O ano é 1956. Após ganhar um prêmio em dinheiro, o geneticista brasileiro Warwick Kerr resolveu que viajaria à África para estudar abelhas. Por um pedido do governo de Juscelino Kubitschek de Oliveira, ele deveria trazer um carregamento de insetos na sua viagem de volta.

“Os fazendeiros de Goiás estavam interessados na abelha africana por causa da produção de mel, então eles me pediram para trazê-las”, lembra-se Kerr, hoje professor da Universidade Federal de Uberlândia. A viagem marcaria a introdução de uma nova subespécie no país.

Na volta, por problemas logísticos, os insetos trazidos da África – na viagem o geneticista passou por Angola, Moçambique e África do Sul -, não puderam ficar na Universidade Federal do Rio de Janeiro. “Eles foram colocados em uma mata, a 20 quilômetros de Rio Claro (SP). E, por um descuido meu, 19 abelhas, das 44 que estavam lá, enxamearam [formaram enxame]”, diz Kerr.

Em um único vôo nupcial, uma fêmea é fecundada por 18 machos. E foi o que ocorreu. “A espécie trazida da África cruzou com machos da mesma espécie, mas que haviam sido trazidos da Europa”, explica Kerr. A prole oriunda desse vôo mostrou um comportamento bem mais agressivo. Por causa disso, ela recebeu o apelido de assassina. Alguns anos depois, essa variedade se espalhou pelo resto das Américas – eliminando daqui a A. mellifera pura.

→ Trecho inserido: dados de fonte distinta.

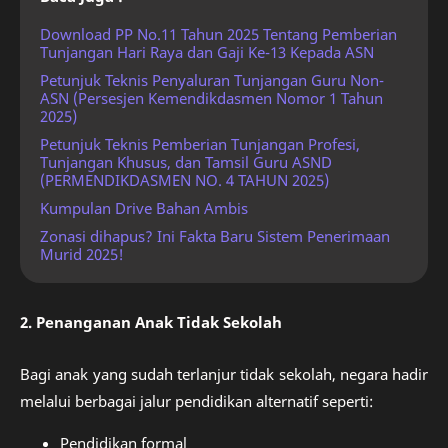
Download PP No.11 Tahun 2025 Tentang Pemberian
Tunjangan Hari Raya dan Gaji Ke-13 Kepada ASN
Petunjuk Teknis Penyaluran Tunjangan Guru Non-
ASN (Persesjen Kemendikdasmen Nomor 1 Tahun
2025)
Petunjuk Teknis Pemberian Tunjangan Profesi,
Tunjangan Khusus, dan Tamsil Guru ASND
(PERMENDIKDASMEN NO. 4 TAHUN 2025)
Kumpulan Drive Bahan Ambis
Zonasi dihapus? Ini Fakta Baru Sistem Penerimaan
Murid 2025!
2. Penanganan Anak Tidak Sekolah
Bagi anak yang sudah terlanjur tidak sekolah, negara hadir
melalui berbagai jalur pendidikan alternatif seperti:
Pendidikan formal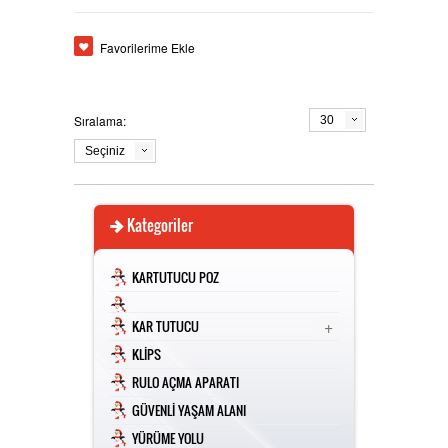
ÜRÜN TESCİLİ -MARKA PATENTİ
HAKKIMIZDA
Favorilerime Ekle
Sıralama:
30
TSE - CE
İLETİŞİM
Seçiniz
Kategoriler
KARTUTUCU POZ
+
KAR TUTUCU
KLİPS
RULO AÇMA APARATI
GÜVENLİ YAŞAM ALANI
YÜRÜME YOLU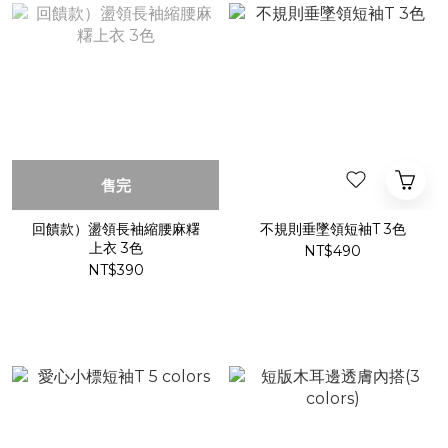
售完
回饋款）盪領長袖縮腰麻糬
不規則垂墜領短袖T 3色
上衣 3色
NT$490
NT$390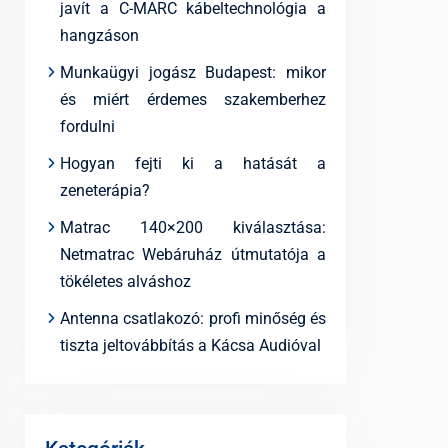
javít a C-MARC kábeltechnológia a
hangzáson
Munkaügyi jogász Budapest: mikor
és miért érdemes szakemberhez
fordulni
Hogyan fejti ki a hatását a
zeneterápia?
Matrac 140×200 kiválasztása:
Netmatrac Webáruház útmutatója a
tökéletes alváshoz
Antenna csatlakozó: profi minőség és
tiszta jeltovábbítás a Kácsa Audióval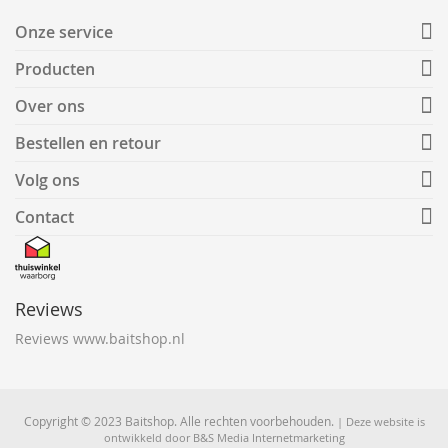
Onze service
Producten
Over ons
Bestellen en retour
Volg ons
Contact
Reviews
Reviews www.baitshop.nl
Copyright © 2023 Baitshop. Alle rechten voorbehouden.
| Deze website is
ontwikkeld door
B&S Media Internetmarketing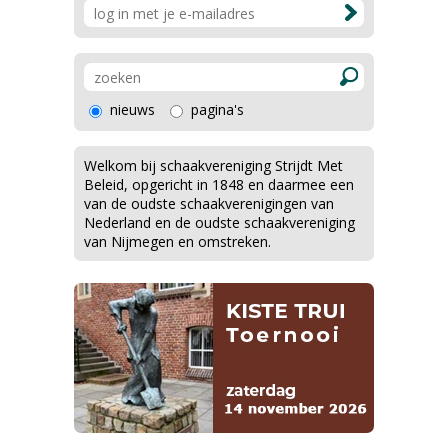
nieuws
pagina's
Welkom bij schaakvereniging Strijdt Met
Beleid, opgericht in 1848 en daarmee een
van de oudste schaakverenigingen van
Nederland en de oudste schaakvereniging
van Nijmegen en omstreken.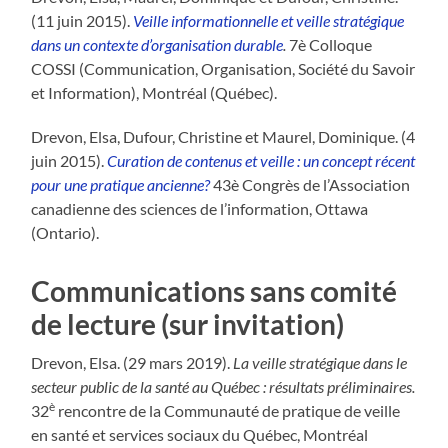
(11 juin 2015).
Veille informationnelle et veille stratégique
dans un contexte d’organisation durable
.
7è Colloque
COSSI (Communication, Organisation, Société du Savoir
et Information), Montréal (Québec).
Drevon, Elsa, Dufour, Christine et Maurel, Dominique. (4
juin 2015).
Curation de contenus et veille : un concept récent
pour une pratique ancienne?
43è Congrès de l’Association
canadienne des sciences de l’information, Ottawa
(Ontario).
Communications sans comité
de lecture (sur invitation)
Drevon, Elsa. (29 mars 2019).
La veille stratégique dans le
secteur public de la santé au Québec : résultats préliminaires.
è
32
rencontre de la Communauté de pratique de veille
en santé et services sociaux du Québec, Montréal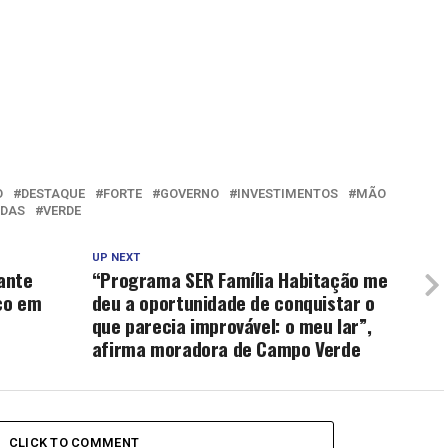
O
DESTAQUE
FORTE
GOVERNO
INVESTIMENTOS
MÃO
DAS
VERDE
UP NEXT
rante
“Programa SER Família Habitação me
co em
deu a oportunidade de conquistar o
que parecia improvável: o meu lar”,
afirma moradora de Campo Verde
CLICK TO COMMENT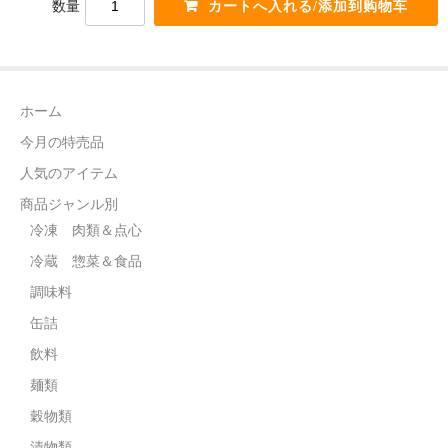
数量
電話カード
中国雑貨
言語:
ホーム
日本語
今月の特売品
人気のアイテム
商品ジャンル別
冷凍 肉類＆点心
冷蔵 惣菜＆食品
調味料
缶詰
飲料
麺類
穀物類
漬物類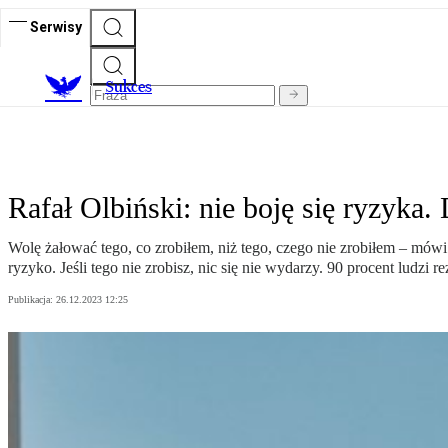
Serwisy
S
ukces
Rafał Olbiński: nie boję się ryzyka
Wolę żałować tego, co zrobiłem, niż tego, czego nie zrobiłem – mówi
ryzyko. Jeśli tego nie zrobisz, nic się nie wydarzy. 90 procent ludzi 
Publikacja:
26.12.2023 12:25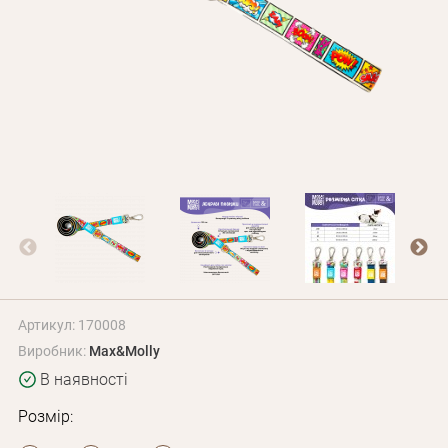
Оплата і доставка
Програма лояльності
Про Нас
Оптовим клієнтам
Контакти
+380 (95) 095-00-05
Артикул: 170008
Виробник:
Max&Molly
В наявності
Розмір: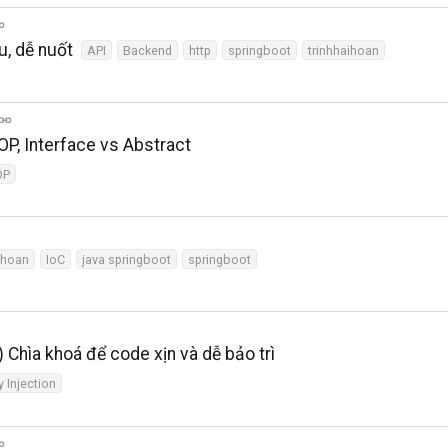
u, dễ nuốt
API
Backend
http
springboot
trinhhaihoan
OP, Interface vs Abstract
OP
ihoan
IoC
java springboot
springboot
 Chìa khoá để code xịn và dễ bảo trì
 Injection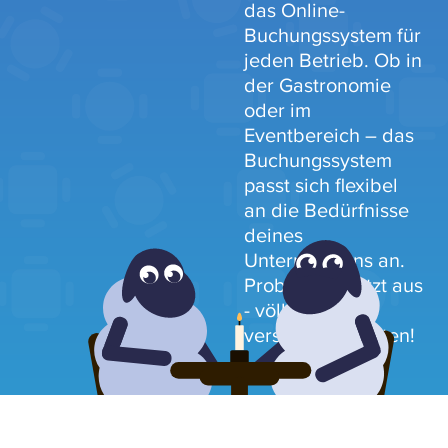
das Online-
Buchungssystem für
jeden Betrieb. Ob in
der Gastronomie
oder im
Eventbereich – das
Buchungssystem
passt sich flexibel
an die Bedürfnisse
deines
Unternehmens an.
Probiere es jetzt aus
- völlig frei von
versteckten Kosten!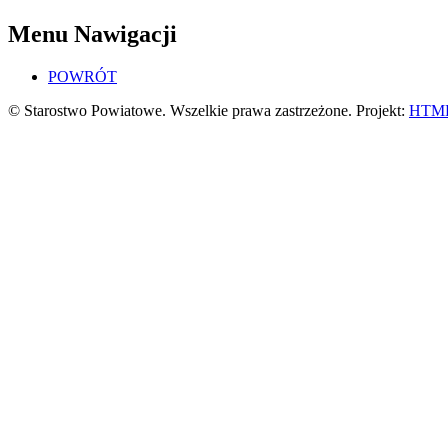
Menu Nawigacji
POWRÓT
© Starostwo Powiatowe. Wszelkie prawa zastrzeżone. Projekt:
HTML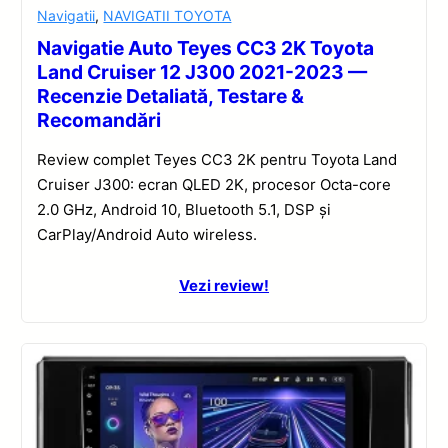
Navigatii
,
NAVIGATII TOYOTA
Navigatie Auto Teyes CC3 2K Toyota
Land Cruiser 12 J300 2021-2023 —
Recenzie Detaliată, Testare &
Recomandări
Review complet Teyes CC3 2K pentru Toyota Land
Cruiser J300: ecran QLED 2K, procesor Octa-core
2.0 GHz, Android 10, Bluetooth 5.1, DSP și
CarPlay/Android Auto wireless.
Vezi review!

“O gênero Apis é provavelmente asiático, mas a espécie mellifera pode ter surgido na África’, explica Kerr. É exatamente essa a conclusão do trabalho realizado por Charles Whitfield, da Universidade de Illinois, e colaboradores. O artigo, publicado hoje na “Science”, aborda a migração das abelhas a partir dos dados de seu genoma.

A hipótese é que a Apis mellifera surgiu na África e teve duas ondas migratórias inicialmente. Uma para o oeste e o norte da Europa e outra para a Eurásia. A “terceira” onda ocorreu por mãos humanas e veio dar no Brasil, onde surgiu a abelha “assassina”.